The first time I was diagnosed with cancer, back in 2004, I was devastated. I remember asking people at church to pray for me. We even had a special meeting one Sunday after the service where several people volunteered to pray with me and over me.
What surprised me though was that people didn’t just pray for me, they asked others to pray for me as well.
A few weeks after I told people in my church, I was at a gathering when someone I didn’t even know came up to me to let me know she had been praying for me.
This is how the body of Christ comes together. For those of you who are Christians, you understand, hopefully, that Christ calls for us to expand our circle of love.
It is natural, or should be, to love ourselves. And, in fact, this must be the first love we have. If we can’t love ourselves, it’s hard to love others.
Of course, there is our love for God, which as Christians is our top priority. But how do we should God we love Him? One way is by loving His children.
We start by loving our family, friends, and neighbors. It’s easy to show love to someone you regularly meet for good times and laughter. It’s easy to love the parents who feed you and comfort you.
But what about strangers?
What I learned when I had cancer — in the body of Christ, there are no strangers. There are only brothers and sisters we haven’t met yet.

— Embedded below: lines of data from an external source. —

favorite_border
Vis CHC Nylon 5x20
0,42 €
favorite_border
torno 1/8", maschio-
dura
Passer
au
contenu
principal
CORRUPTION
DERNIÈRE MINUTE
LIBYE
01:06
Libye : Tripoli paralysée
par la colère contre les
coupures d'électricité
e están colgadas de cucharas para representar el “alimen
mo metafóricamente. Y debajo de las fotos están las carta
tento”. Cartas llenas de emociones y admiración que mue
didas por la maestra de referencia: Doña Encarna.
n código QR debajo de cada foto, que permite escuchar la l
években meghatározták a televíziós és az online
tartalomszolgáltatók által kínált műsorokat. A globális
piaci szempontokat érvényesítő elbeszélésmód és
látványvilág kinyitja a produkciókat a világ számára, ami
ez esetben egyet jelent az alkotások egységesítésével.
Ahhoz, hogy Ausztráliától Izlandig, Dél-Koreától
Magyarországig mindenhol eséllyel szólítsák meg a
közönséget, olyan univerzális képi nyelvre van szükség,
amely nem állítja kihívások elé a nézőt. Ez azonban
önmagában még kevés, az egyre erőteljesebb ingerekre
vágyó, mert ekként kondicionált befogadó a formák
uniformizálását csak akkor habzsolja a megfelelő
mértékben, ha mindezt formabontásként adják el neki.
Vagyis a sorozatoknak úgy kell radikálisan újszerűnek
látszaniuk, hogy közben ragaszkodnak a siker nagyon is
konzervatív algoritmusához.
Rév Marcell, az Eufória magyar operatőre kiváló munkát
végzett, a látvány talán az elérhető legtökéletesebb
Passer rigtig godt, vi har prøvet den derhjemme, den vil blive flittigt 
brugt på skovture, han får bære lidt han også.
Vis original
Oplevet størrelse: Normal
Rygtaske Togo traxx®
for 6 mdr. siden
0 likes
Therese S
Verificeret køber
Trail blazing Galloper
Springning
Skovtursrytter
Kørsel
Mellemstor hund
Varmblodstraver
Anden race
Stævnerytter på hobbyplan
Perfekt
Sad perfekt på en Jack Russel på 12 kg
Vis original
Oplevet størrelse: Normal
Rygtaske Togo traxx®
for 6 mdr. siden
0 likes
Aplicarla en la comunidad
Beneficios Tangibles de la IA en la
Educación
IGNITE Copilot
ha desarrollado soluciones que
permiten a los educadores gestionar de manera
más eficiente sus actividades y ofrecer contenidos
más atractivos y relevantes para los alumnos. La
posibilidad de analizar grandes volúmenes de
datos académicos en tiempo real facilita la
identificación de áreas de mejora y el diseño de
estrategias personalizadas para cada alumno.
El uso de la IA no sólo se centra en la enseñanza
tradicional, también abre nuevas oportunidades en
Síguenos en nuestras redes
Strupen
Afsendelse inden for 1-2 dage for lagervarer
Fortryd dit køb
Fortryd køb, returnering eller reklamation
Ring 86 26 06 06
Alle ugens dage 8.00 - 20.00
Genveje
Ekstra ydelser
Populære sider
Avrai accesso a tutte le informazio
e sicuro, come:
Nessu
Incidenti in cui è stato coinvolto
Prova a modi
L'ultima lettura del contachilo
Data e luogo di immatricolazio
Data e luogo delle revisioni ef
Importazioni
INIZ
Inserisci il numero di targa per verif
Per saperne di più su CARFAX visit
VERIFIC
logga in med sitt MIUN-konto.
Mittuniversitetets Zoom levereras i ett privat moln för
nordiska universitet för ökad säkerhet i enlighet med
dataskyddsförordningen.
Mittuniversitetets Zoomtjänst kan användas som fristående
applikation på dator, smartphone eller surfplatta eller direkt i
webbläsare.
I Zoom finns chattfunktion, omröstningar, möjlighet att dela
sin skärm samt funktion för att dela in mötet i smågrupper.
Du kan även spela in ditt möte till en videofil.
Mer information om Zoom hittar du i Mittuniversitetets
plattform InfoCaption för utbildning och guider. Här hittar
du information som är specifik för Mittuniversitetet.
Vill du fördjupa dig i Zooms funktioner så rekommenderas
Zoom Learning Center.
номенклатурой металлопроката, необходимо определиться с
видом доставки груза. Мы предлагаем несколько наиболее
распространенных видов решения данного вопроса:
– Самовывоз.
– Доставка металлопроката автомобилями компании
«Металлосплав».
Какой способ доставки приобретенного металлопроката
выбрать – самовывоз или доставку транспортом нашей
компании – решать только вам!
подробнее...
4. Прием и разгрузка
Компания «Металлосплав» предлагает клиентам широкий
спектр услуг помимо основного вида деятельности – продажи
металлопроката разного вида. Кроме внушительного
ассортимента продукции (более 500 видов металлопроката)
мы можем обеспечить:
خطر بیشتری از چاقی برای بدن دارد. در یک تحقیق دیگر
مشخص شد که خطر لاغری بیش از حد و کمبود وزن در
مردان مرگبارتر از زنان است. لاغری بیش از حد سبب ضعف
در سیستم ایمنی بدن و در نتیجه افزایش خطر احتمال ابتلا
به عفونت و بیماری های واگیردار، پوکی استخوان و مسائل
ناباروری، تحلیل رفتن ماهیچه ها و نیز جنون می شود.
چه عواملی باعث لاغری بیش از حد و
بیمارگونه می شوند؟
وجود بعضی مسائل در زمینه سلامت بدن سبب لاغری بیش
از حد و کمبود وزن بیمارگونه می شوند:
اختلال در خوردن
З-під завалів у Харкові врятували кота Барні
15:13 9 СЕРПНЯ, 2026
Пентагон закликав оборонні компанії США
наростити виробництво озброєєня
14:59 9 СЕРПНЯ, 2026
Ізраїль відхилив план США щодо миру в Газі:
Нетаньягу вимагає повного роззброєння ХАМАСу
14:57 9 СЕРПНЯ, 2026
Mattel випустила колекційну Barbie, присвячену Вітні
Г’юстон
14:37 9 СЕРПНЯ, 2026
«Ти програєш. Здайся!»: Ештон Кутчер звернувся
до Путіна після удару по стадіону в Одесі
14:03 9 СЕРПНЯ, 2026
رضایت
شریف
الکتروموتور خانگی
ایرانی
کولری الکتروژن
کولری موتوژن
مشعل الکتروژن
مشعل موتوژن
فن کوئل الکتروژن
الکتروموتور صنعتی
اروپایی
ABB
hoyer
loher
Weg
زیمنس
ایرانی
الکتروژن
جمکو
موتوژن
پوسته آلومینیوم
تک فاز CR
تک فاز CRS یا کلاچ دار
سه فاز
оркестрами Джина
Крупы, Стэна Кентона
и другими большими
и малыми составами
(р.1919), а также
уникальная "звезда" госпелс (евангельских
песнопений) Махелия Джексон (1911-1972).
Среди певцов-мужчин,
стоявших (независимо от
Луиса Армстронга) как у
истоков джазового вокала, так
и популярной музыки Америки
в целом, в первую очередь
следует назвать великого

The first time I was diagnosed with cancer, people I’d never met told me their small group was praying for me.
The second time, it was just 4 years ago, and with the advent of the internet — I had people from around the world, some I’d never met — praying for me and sending me messages of hope and encouragement.
This time around, I’ve had phone conversations with strangers during which they pray for me. I’ve gone to healing services at a church where I am not a member and accepted their love.
Because we are all part of one body.
These experiences have humbled me. That someone who doesn’t even know me will pray for me — it’s wonderful. It also motivates me to pray for those I don’t know, to keep the cycle going. I want to be part of this community of love, to do my part to feed the goodness.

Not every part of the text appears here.